Determination of Blood Concentration of Aspartate Aminotransferase (AST) and Alanine Aminotransferase (ALT)
Blood samples were collected from heart cavities immediately after euthanizing mice. These samples were centrifuged at 1500g for 5 min to isolate serum for blood aspartate aminotransferase (AST) and alanine aminotransferase (ALT) determinations. The measurements were performed following the instruction of the kits (#TR70121 and #TR71121, Thermo-Scientific).
Gene Expression Analysis
Tissue samples were freshly collected and immediately frozen at −80°C until use. Total RNA was isolated using an RNeasy kit (#74804) purchased from QIAGEN (Valencia, CA). Purified RNA samples were dissolved in RNase-free water and reverse-phase polymerase chain reaction (RT-PCR) was conducted using a Superscript RT III enzyme kit (Invitrogen, #11752-050). Quantitative real-time PCR (qRT-PCR) was performed using SYBR Green as detection reagent. The primers for qRT-PCR analysis were synthesized at Sigma (St. Louis, MO), and their sequences are listed in Supplementary Table 1. Melting curve analyses of all real-time PCR product were conducted and showed a single DNA duplex.

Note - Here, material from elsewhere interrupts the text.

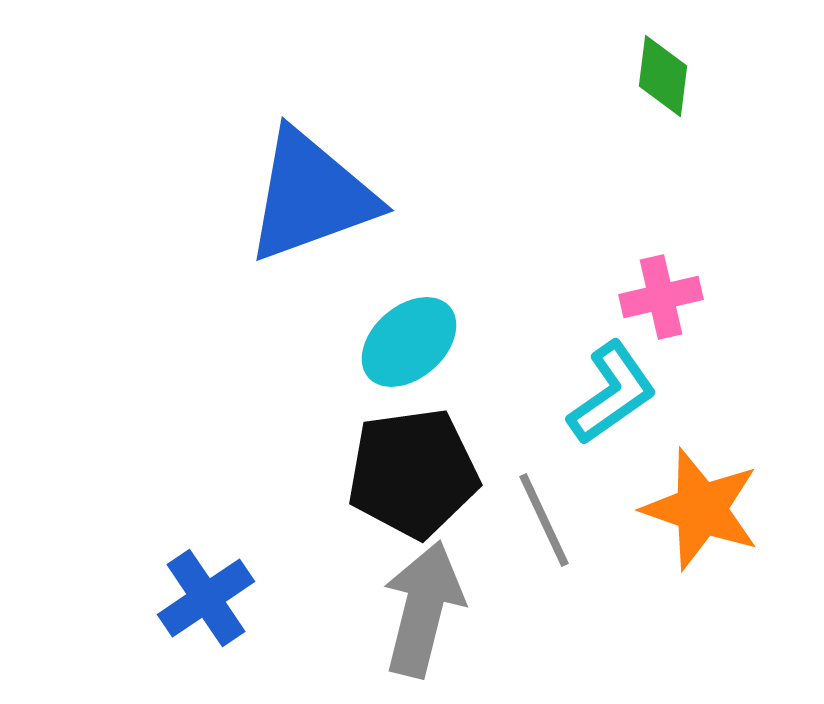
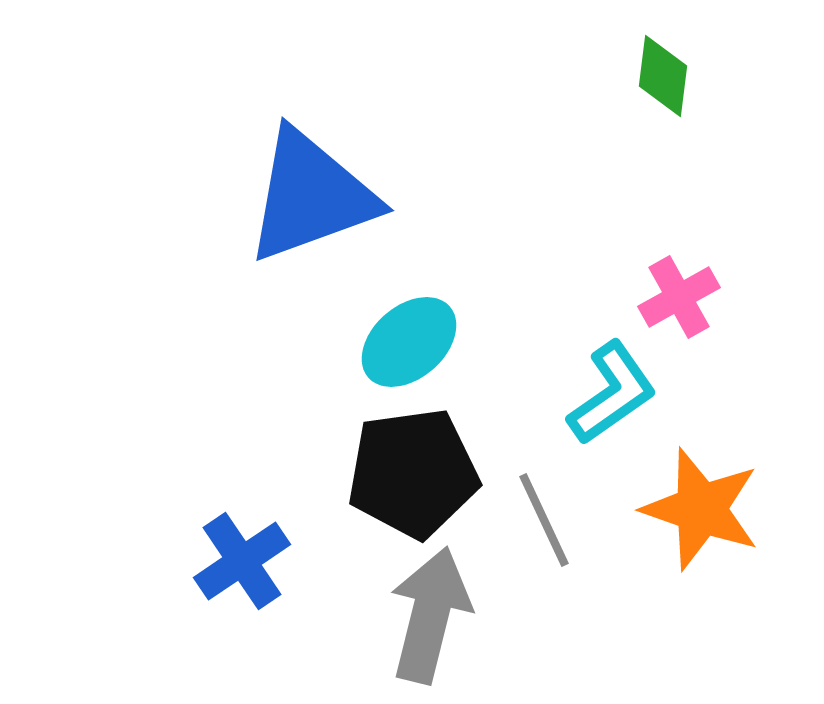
pink cross: moved 18 px right; rotated 16 degrees counterclockwise
blue cross: moved 36 px right, 37 px up
gray arrow: moved 7 px right, 6 px down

Hematoxylin-Eosin Staining
Tissues were freshly collected from animals, fixed overnight using buffered formalin at neutral pH, and dehydrated against gradients of ethanol before embedded in paraffin. Tissue sections were cut at 6 μm in thickness and dried at 37°C for 1 h. Hematoxylin-eosin (H&E) staining was conducted following the instructions of a commercial kit (#3500, BBC Biochemical). The tissue sections were examined using an optical microscope (ECLIPSE Ti, Nikon), and size measurements of adipocytes were conducted using NIS-Elements imaging platform from Nikon Instruments Inc. (Melville, NY).
Oil-Red O Staining for Assessment of Lipid Content in the Liver
Liver samples were freshly collected and immediately frozen in liquid nitrogen. The tissue samples were cut at 8 μm in thickness using a Cryostat. The procedure for Oil-red O staining has been previously described (18). Briefly, liver sections were immediately placed on slides and fixed in buffered formalin for 30 min before being completely washed with phosphate buffered saline. These sections were washed with 60% isopropanol for 5 min and then stained with freshly prepared Oil-red O working solution (Electron Microscopy Sciences) for 30 min and counterstained with hematoxylin for 1 min.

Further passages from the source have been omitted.